Aided by the insect photography of Ken Middleham, who also filmed the documentary The Hellstrom Chronicle (1971) and the science fiction thriller Phase IV (1974), Bug provides an authentic portrayal of the cockroaches, at least until breeding ignites their intelligence to such an extent that they can read and write. The prehistoric roaches that appear after the quake, for example, produce sparks not unlike the bioluminescence of the South American cockroach, called “pronatal headlights” in Bell et al’s Cockroaches. As Bill Gibron of PopMatters declares, close-up shots of these roaches mandibles also “make[] their actions seem almost plausible.”

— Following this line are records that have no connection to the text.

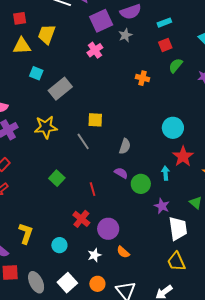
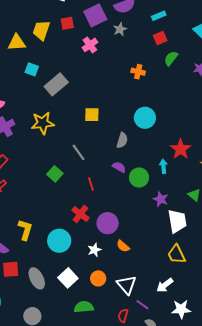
red square: (20, 18) -> (67, 23), moved
cyan circle: (173, 128) -> (145, 118), moved
gray line: (83, 141) -> (78, 152), moved
cyan circle: (59, 245) -> (59, 241), size x1.5

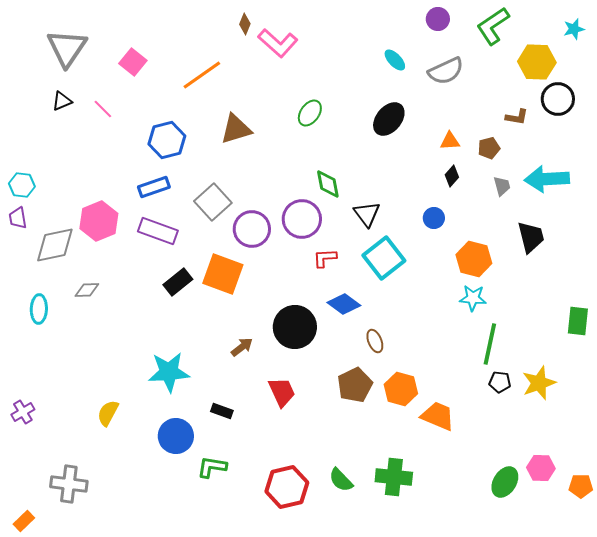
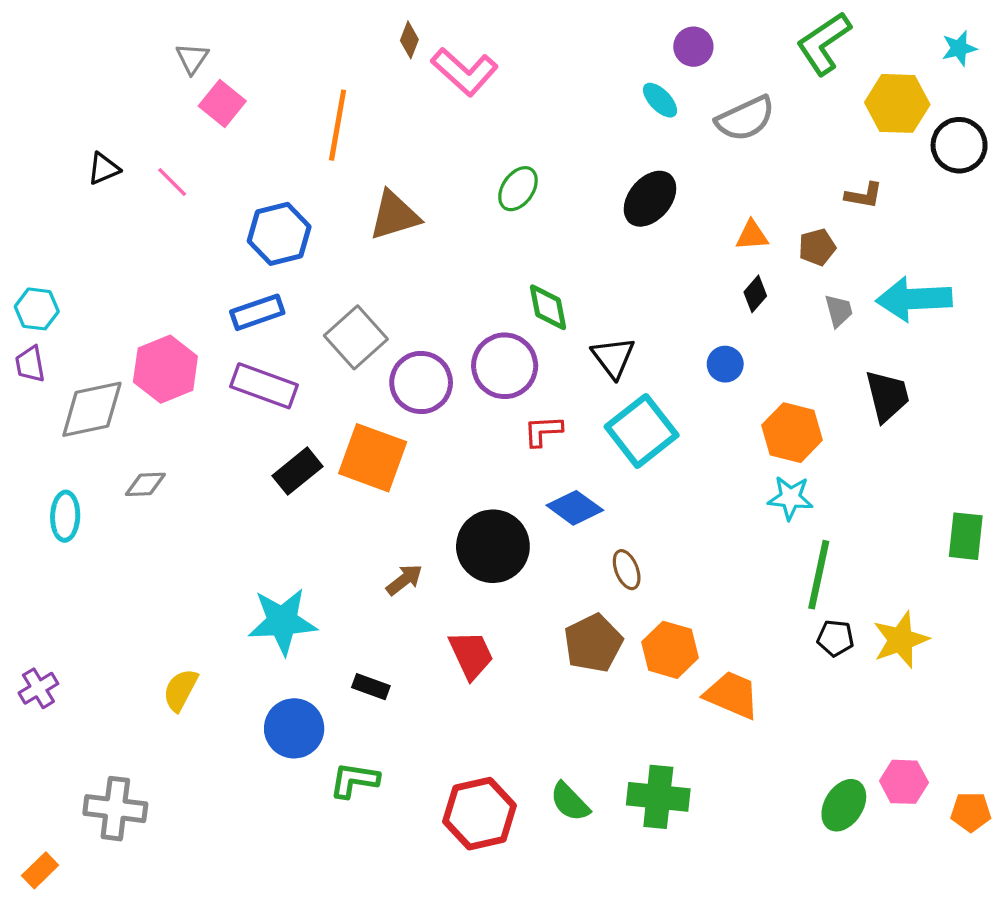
purple circle: (438, 19) -> (693, 47), moved
gray triangle: (67, 48) -> (192, 58), moved, size x0.5
orange line: (202, 75) -> (338, 125), turned -45
black circle: (558, 99) -> (959, 145), moved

The monstrous nature of these roaches is shown in a variety of scenes before Parmiter decides to breed a new species. His friend Mark’s (Alan Fudge) wife Sylvia (Patty McCormack) is killed by a roach attack, for example, and a roach also climbs in another woman’s ear (Jamie Smith Jackson) and destroys her. Although we do not see her killed on screen, Parmiter’s wife Carrie’s (Joanna Miles) death is gruesome. But as Mark explains, these new roaches live very short lives and cannot reproduce, at least without intervention, so the danger associated with them should be finite.

The horror of the film becomes amplified when Parmiter further anthropomorphizes the roaches by facilitating their reproduction. In a dark and deserted farmhouse setting, the now reclusive Parmiter breeds this new species of roach with what looks like an American cockroach specimen, a process that will transform a dying species into a menace.  When Parmiter sees the roaches write “We Live” on the wall with their bodies, he knows he has created unbeatable human-like monsters and is helpless against their assault. After their flames engulf him, we see him burning, but in an odd twist that emphasizes the parallels between the roaches and their creator, Parmiter, the offspring of the original breed drag him into the crevice left by a second earthquake. The fissure’s bottom looks like the bowels of hell, with fire and brimstone deep below, and the earth explodes and covers them, closing off the opening.

This sudden ending turns horror into camp but demonstrates negative associations with both science and anthropomorphized insects found in most bug features. It also serves as a not too subtle moral attack on science and the cockroach monsters it could create. As Bill Gibron states, “Naturally, whenever you wander onto God’s domain, things get out of hand and more people die. And it takes an unexplainable divine intervention (a second earthquake and a noble individual sacrifice) to end the debacle.”  Because the evolutionary transformation Parmeter attempts involves a cockroach pest, however, his violation of nature becomes even more monstrous.